Strange IP sinking my Kiwi

edited April 2020 in Problems and Issues
Hi,
In the last weeks my Kiwi is not working ok after strange IP´s are connected to my unit.
Frequency RX0: "(no identity)" (xxx.xx.xxx.xxx), Raleigh,) 4630.00 kHz iq z0 0:12:05 0:33:11 act.
The names "Raleigh" changes all the time to strange places around the world but the frequency are always the same.
I have blocked 4 IP´s to access the station all Chinese! When these IP´s connects it lowers my ADSL down to 2Mbps normally 20Mbps.
I can give anyone, via pm, that are interested the IP addresses that I have blocked.
Has anyone come across this before?
One solution is to PW protect my station but that would be a step back in an open society :smile:
//Gunnar

Comments

  • OK no idea on this but some questions:
    1. can you look at bandwidth through your router (I.E. see if something else is loading the connection at the same time as these connections)
    2. how are you recording your drop from 20Mbps to 2?
    3. Are any local machines using torrent or other P2P?
    4. does your ISP offer firewall DOS protection? (I'm thinking that some "trigger" is setting off the ISP firewall limiting)

    I can't easily see how the Kiwi is bombing your connection like that, on it's own, so I'd want to break down the traffic inside the network.

    73 Stu
  • I've had this problem also. Well, the IPs connecting anyway, not sure if they have caused problems or not. They seem to like 5598 kHz and other HF air traffic control frequencies. I've mentioned this in a previous thread. I block their IP address, and then they move on to another. The IP addresses always traceback to China. (No surprise there)
  • edited April 2020
    Do you have the Kiwi Ethernet speed set to 10 or to 100? (Admin page, Network tab, Ethernet Adapter Speed). Might be good to set that to 10, if only for RFI minimisation.
    It may be worth making only one connection possible from each IP (admin page. Network tab, "Prevent multiple connections from the same IP address?" to Yes).

    I'm not aware of any mechanism that exists on the Kiwi that can saturate 10Mbit on a single connection from a single IP (under normal use that is). If there is a genuine way that a Kiwi can generate that much traffic, it would be really good to see how that is and what that is, and we can then take steps to mitigate that.

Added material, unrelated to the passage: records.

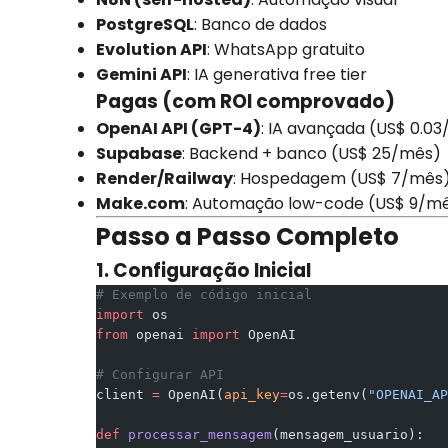
PostgreSQL
: Banco de dados
Evolution API
: WhatsApp gratuito
Gemini API
: IA generativa free tier
Pagas (com ROI comprovado)
OpenAI API (GPT-4)
: IA avançada (US$ 0.03
Supabase
: Backend + banco (US$ 25/mês)
Render/Railway
: Hospedagem (US$ 7/mês
Make.com
: Automação low-code (US$ 9/m
Passo a Passo Completo
1. Configuração Inicial
# Exemplo de código inicial
import
 os
from
 openai 
import
 OpenAI
# Configurar API
client 
=
 OpenAI(
api_key
=
os.getenv(
"OPENAI_AP
def
 processar_mensagem
(mensagem_usuario):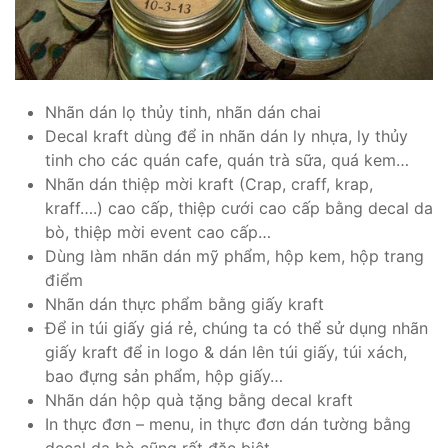
Nhãn dán lọ thủy tinh, nhãn dán chai
Decal kraft dùng để in nhãn dán ly nhựa, ly thủy
tinh cho các quán cafe, quán trà sữa, quá kem…
Nhãn dán thiệp mời kraft (Crap, craff, krap,
kraff….) cao cấp, thiệp cưới cao cấp bằng decal da
bò, thiệp mời event cao cấp…
Dùng làm nhãn dán mỹ phẩm, hộp kem, hộp trang
điểm
Nhãn dán thực phẩm bằng giấy kraft
Để in túi giấy giá rẻ, chúng ta có thể sử dụng nhãn
giấy kraft để in logo & dán lên túi giấy, túi xách,
bao đựng sản phẩm, hộp giấy…
Nhãn dán hộp quà tặng bằng decal kraft
In thực đơn – menu, in thực đơn dán tường bằng
decal da bò cũng rất đặc biệt.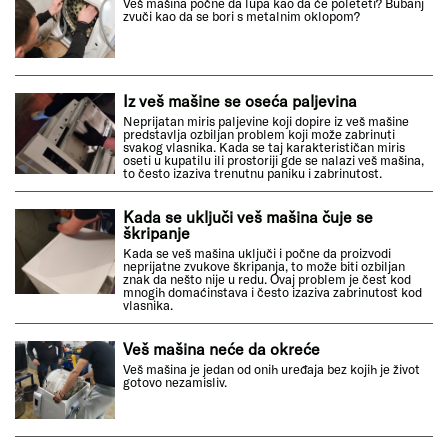
Veš mašina počne da lupa kao da će poleteti? Bubanj
zvuči kao da se bori s metalnim oklopom?
Iz veš mašine se oseća paljevina
Neprijatan miris paljevine koji dopire iz veš mašine
predstavlja ozbiljan problem koji može zabrinuti
svakog vlasnika. Kada se taj karakterističan miris
oseti u kupatilu ili prostoriji gde se nalazi veš mašina,
to često izaziva trenutnu paniku i zabrinutost.
Kada se uključi veš mašina čuje se
škripanje
Kada se veš mašina uključi i počne da proizvodi
neprijatne zvukove škripanja, to može biti ozbiljan
znak da nešto nije u redu. Ovaj problem je čest kod
mnogih domaćinstava i često izaziva zabrinutost kod
vlasnika.
Veš mašina neće da okreće
Veš mašina je jedan od onih uređaja bez kojih je život
gotovo nezamisliv.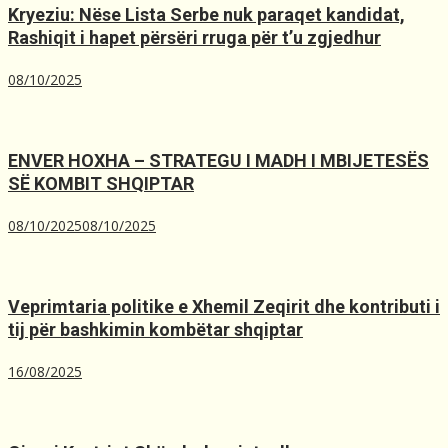
Kryeziu: Nëse Lista Serbe nuk paraqet kandidat,
Rashiqit i hapet përsëri rruga për t’u zgjedhur
08/10/2025
ENVER HOXHA – STRATEGU I MADH I MBIJETESËS
SË KOMBIT SHQIPTAR
08/10/2025
08/10/2025
Veprimtaria politike e Xhemil Zeqirit dhe kontributi i
tij për bashkimin kombëtar shqiptar
16/08/2025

It would be worrisome if there's a flaw in the current setups that would allow that volume of traffic.

    It's possible that while the bad actor has one TCP connection visibly open to the Kiwi that they could be absolutely hammering your outside interface of your DSL device. and that would likely cause a slowdown on cheaper firewall devices that would not be designed to handle that kind of load.

    We need more information to proceed.
  • edited April 2020
    73 Stu
    1. everything else that was connected is disconnected.
    2. Speedtest.net
    3. No other traffic
    4. I have to check that. Using ADSL TG799vac as router

    Chris,
    That is what I am doing, now having blocked 4 "Ci" IP

    cathalferris
    Will change to 10 and one connection per IP is on.
    "It's possible that while the bad actor has one TCP connection visibly"
    Interesting aspect! Do not know how to check this
    If I check my ADSL router the connection is still 20/1 so the Wan side is working with no problems. This has been tested by my ISP and they cannot anything strange with my connection.
    If i start a browser and test with Speedtest I get 2/0.5. If I disconnect the Kiwi it directly goes up to 20/1
    This happens every time when one of the strange IP´s are connected. If i kick it out, full speed ahead :smiley:
    73 de Gunnar
  • Gunnar,
    The only other comment I'd make is Q.O.S?
    your ISP could detect streaming and load balance to that, the idea is everything "feels snappy" for browsing but it clamps streaming (P2P especially) traffic to a "contended" share levels (lower than the headline).
    Obviously that should should be the same for all Kiwi connections if it happens at all.
    Do the logs show audio underruns? - my next thought was if the connection was dropping lots of packets that might show different affects as a chunk of your 1Mbps upload traffic will be tied up with resends and drops.

    A constant comment I always make is get a Mikrotik router for this sort of thing, if your ISP allows you to change, pick up a cheap Mikrotik with Level 4 license or better (from about $30) and you can inspect the traffic to your hearts content.